To supplement this effort, the Town of Red Springs is also addressing economic development through an amalgam of other small projects.  Unlike the former, these projects target what are traditionally ‘day-to-day’ issues faced by the town, and include property maintenance and zoning enforcement,  branding the town through appropriate media campaigns, and small-scale downtown beautification projects aimed primarily at increasing available green space and minimizing vacant and underutilized lots.  Although these projects don’t necessarily pack the same punch as the aforementioned business incubator plan, they are well within the means of the town, and together reflect a practical and comprehensive approach to economic development.

About thirty-minutes south of Red Springs is Rowland, whose population is just over 1,000.  Here, where capacity, leadership and funding run low, the need for economic and community development is staggering.  Through their participation in the NC STEP program, Rowland was able to identify opportunities for growth along its Main Street corridor; however, due to limited resources, town leaders have not yet been able to take the next steps.  Projects related to water and utility management, the arrival of sweepstakes cafes, budget deadlines, and a transitioning leadership are among those that are getting most of the town’s attention and resources.  Through rate restructuring plans, contract renegotiation and revisiting and redrafting town ordinances, Rowland hopes to begin chipping away at the challenges that lay ahead.

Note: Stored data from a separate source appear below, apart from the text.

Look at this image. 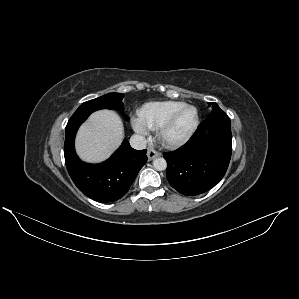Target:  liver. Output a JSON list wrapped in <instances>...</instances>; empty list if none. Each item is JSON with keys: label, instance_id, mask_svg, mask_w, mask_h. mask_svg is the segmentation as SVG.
Listing matches in <instances>:
<instances>
[{"label": "liver", "instance_id": "6515ba94", "mask_svg": "<svg viewBox=\"0 0 299 299\" xmlns=\"http://www.w3.org/2000/svg\"><path fill=\"white\" fill-rule=\"evenodd\" d=\"M123 137V124L115 111H96L80 127L76 136V151L86 162H101L120 146Z\"/></svg>", "mask_w": 299, "mask_h": 299}]
</instances>
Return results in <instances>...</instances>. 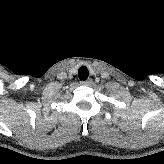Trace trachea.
Instances as JSON below:
<instances>
[{
	"label": "trachea",
	"mask_w": 164,
	"mask_h": 164,
	"mask_svg": "<svg viewBox=\"0 0 164 164\" xmlns=\"http://www.w3.org/2000/svg\"><path fill=\"white\" fill-rule=\"evenodd\" d=\"M88 76H89V71L87 67L85 66L80 67L78 70L79 79L85 81L88 78Z\"/></svg>",
	"instance_id": "3493384b"
}]
</instances>
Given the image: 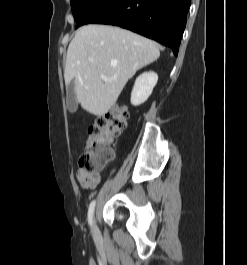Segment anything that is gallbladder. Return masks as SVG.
<instances>
[{
  "label": "gallbladder",
  "instance_id": "obj_1",
  "mask_svg": "<svg viewBox=\"0 0 247 265\" xmlns=\"http://www.w3.org/2000/svg\"><path fill=\"white\" fill-rule=\"evenodd\" d=\"M67 105L70 112H74L76 110L77 101L73 82L67 86Z\"/></svg>",
  "mask_w": 247,
  "mask_h": 265
}]
</instances>
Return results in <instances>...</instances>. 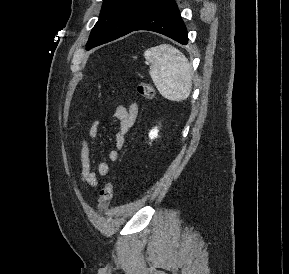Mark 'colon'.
<instances>
[{
    "instance_id": "obj_1",
    "label": "colon",
    "mask_w": 289,
    "mask_h": 274,
    "mask_svg": "<svg viewBox=\"0 0 289 274\" xmlns=\"http://www.w3.org/2000/svg\"><path fill=\"white\" fill-rule=\"evenodd\" d=\"M138 93L146 100H153L155 97V90L147 82H140L137 86ZM114 184L109 181L99 192V199L97 208L99 211H103L113 198Z\"/></svg>"
}]
</instances>
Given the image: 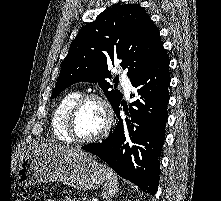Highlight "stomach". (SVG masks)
Masks as SVG:
<instances>
[{
  "label": "stomach",
  "mask_w": 221,
  "mask_h": 201,
  "mask_svg": "<svg viewBox=\"0 0 221 201\" xmlns=\"http://www.w3.org/2000/svg\"><path fill=\"white\" fill-rule=\"evenodd\" d=\"M20 186L63 182L77 190L100 187L106 181L103 166L85 152L57 153L34 151L20 164L16 172Z\"/></svg>",
  "instance_id": "1"
}]
</instances>
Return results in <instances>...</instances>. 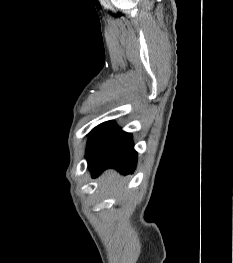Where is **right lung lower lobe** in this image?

Red Springs and Rowland are only two of the twenty-seven municipalities served by the Lumber River Council of Governments.  Together they represent the broad spectrum of economic development strategies being used in this region of North Carolina, and serve to highlight the importance of context to each.  Although Red Springs and Rowland have a great deal in common, their approaches to economic development are very different.  Learning to match strategy to circumstance has and will continue to be a challenge for rural towns such as these as they work toward developing sound plans for their futures.